Retype each record below word for word. Leave the pictures out.
══════════════════════════════
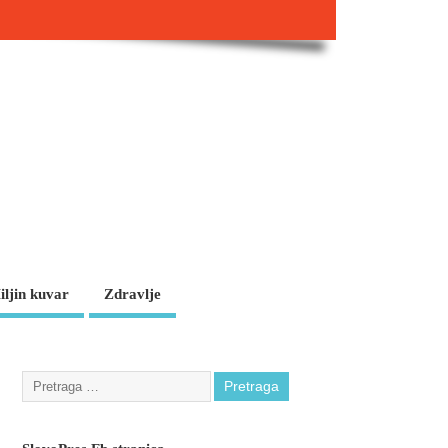
iljin kuvar
Zdravlje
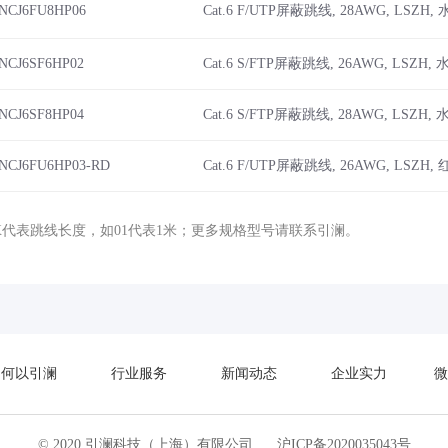
iNCJ6FU8HP06
Cat.6 F/UTP屏蔽跳线, 28AWG, LSZH,
iNCJ6SF6HP02
Cat.6 S/FTP屏蔽跳线, 26AWG, LSZH,
iNCJ6SF8HP04
Cat.6 S/FTP屏蔽跳线, 28AWG, LSZH,
iNCJ6FU6HP03-RD
Cat.6 F/UTP屏蔽跳线, 26AWG, LSZH, 
X代表跳线长度，如01代表1米
；
更多规格型号请联系引澜。
何以引澜
行业服务
新闻动态
企业实力
微
© 2020 引澜科技（上海）有限公司
沪ICP备2020035043号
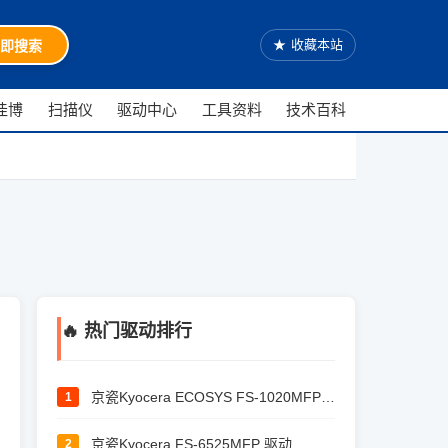
★
收藏本站
即搜索
佳博
扫描仪
驱动中心
工具资料
技术百科
🔥 热门驱动排行
京瓷Kyocera ECOSYS FS-1020MFP 驱动
1
京瓷Kyocera FS-6525MFP 驱动
2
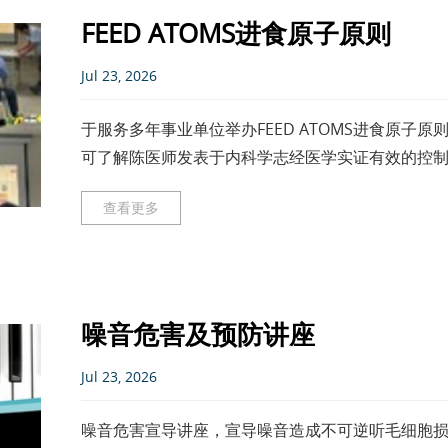
FEED ATOMS进食原子原则
Jul 23, 2026
于服务多年事业单位举办FEED ATOMS进食原子
可了解陈医师发表于内科学志经医学实证有效的控
化风险评估及卫教，正
查看更多
噪音危害及预防讲座
Jul 23, 2026
噪音危害宣导讲座，宣导噪音造成不可逆听毛细胞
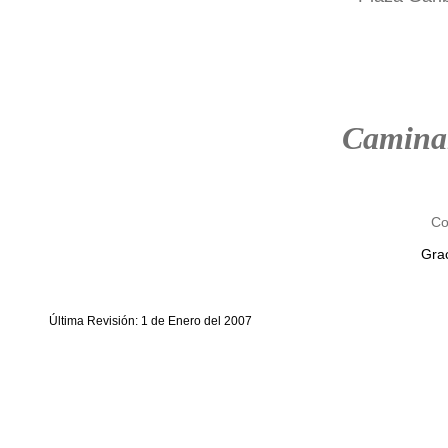
Camina
Co
Grac
Última Revisión: 1 de Enero del 2007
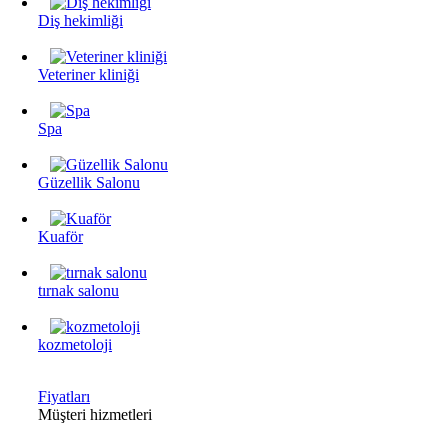
Diş hekimliği
Veteriner kliniği
Spa
Güzellik Salonu
Kuaför
tırnak salonu
kozmetoloji
Fiyatları
Müşteri hizmetleri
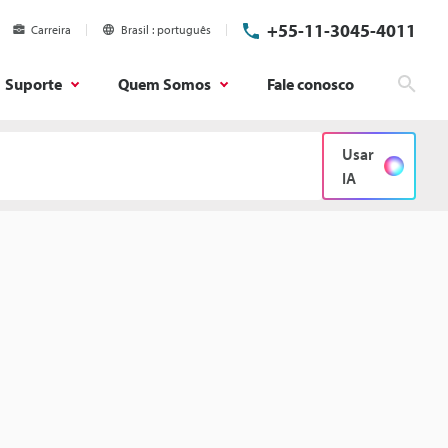
+55-11-3045-4011
Carreira
Brasil
português
Suporte
Quem Somos
Fale conosco
Pesq
Usar
IA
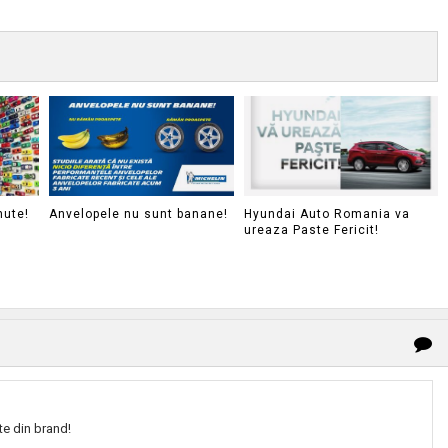
nute!
Anvelopele nu sunt banane!
Hyundai Auto Romania va
ureaza Paste Fericit!
te din brand!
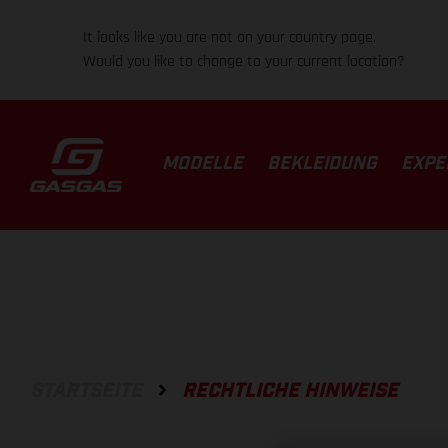
It looks like you are not on your country page.
Would you like to change to your current location?
MODELLE
BEKLEIDUNG
EXPE
STARTSEITE
RECHTLICHE HINWEISE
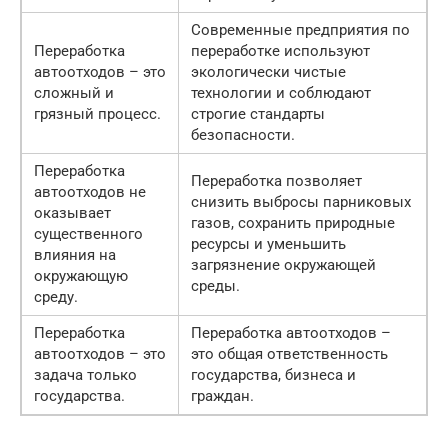
Современные предприятия по
Переработка
переработке используют
автоотходов – это
экологически чистые
сложный и
технологии и соблюдают
грязный процесс.
строгие стандарты
безопасности.
Переработка
Переработка позволяет
автоотходов не
снизить выбросы парниковых
оказывает
газов, сохранить природные
существенного
ресурсы и уменьшить
влияния на
загрязнение окружающей
окружающую
среды.
среду.
Переработка
Переработка автоотходов –
автоотходов – это
это общая ответственность
задача только
государства, бизнеса и
государства.
граждан.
══════════════════════════════
EXERCISE RESULT ::
iljin kuvar
Zdravlje
iNCJ6FU8HP06
Cat.6 F/UTP屏蔽跳线, 28AWG, LSZH,
iNCJ6SF6HP02
Cat.6 S/FTP屏蔽跳线, 26AWG, LSZH,
iNCJ6SF8HP04
Cat.6 S/FTP屏蔽跳线, 28AWG, LSZH,
iNCJ6FU6HP03-RD
Cat.6 F/UTP屏蔽跳线, 26AWG, LSZH, 
X代表跳线长度，如01代表1米
；
更多规格型号请联系引澜。
何以引澜
行业服务
新闻动态
企业实力
微
© 2020 引澜科技（上海）有限公司
沪ICP备2020035043号
★
收藏本站
即搜索
佳博
扫描仪
驱动中心
工具资料
技术百科
🔥 热门驱动排行
京瓷Kyocera ECOSYS FS-1020MFP 驱动
1
京瓷Kyocera FS-6525MFP 驱动
2
FEED ATOMS进食原子原则
Jul 23, 2026
于服务多年事业单位举办FEED ATOMS进食原子
可了解陈医师发表于内科学志经医学实证有效的控
化风险评估及卫教，正
查看更多
噪音危害及预防讲座
Jul 23, 2026
噪音危害宣导讲座，宣导噪音造成不可逆听毛细胞
Camina
Co
Grac
Última Revisión: 1 de Enero del 2007
Diş hekimliği
Veteriner kliniği
Spa
Güzellik Salonu
Kuaför
tırnak salonu
kozmetoloji
Fiyatları
Müşteri hizmetleri
+55-11-3045-4011
Carreira
Brasil
português
Suporte
Quem Somos
Fale conosco
Pesq
Usar
IA
nute!
Anvelopele nu sunt banane!
Hyundai Auto Romania va
ureaza Paste Fericit!
te din brand!
It looks like you are not on your country page.
Would you like to change to your current location?
MODELLE
BEKLEIDUNG
EXPE
STARTSEITE
RECHTLICHE HINWEISE
Современные предприятия по
Переработка
переработке используют
автоотходов – это
экологически чистые
сложный и
технологии и соблюдают
грязный процесс.
строгие стандарты
безопасности.
Переработка
Переработка позволяет
автоотходов не
снизить выбросы парниковых
оказывает
газов, сохранить природные
существенного
ресурсы и уменьшить
влияния на
загрязнение окружающей
окружающую
среды.
среду.
Переработка
Переработка автоотходов –
автоотходов – это
это общая ответственность
задача только
государства, бизнеса и
государства.
граждан.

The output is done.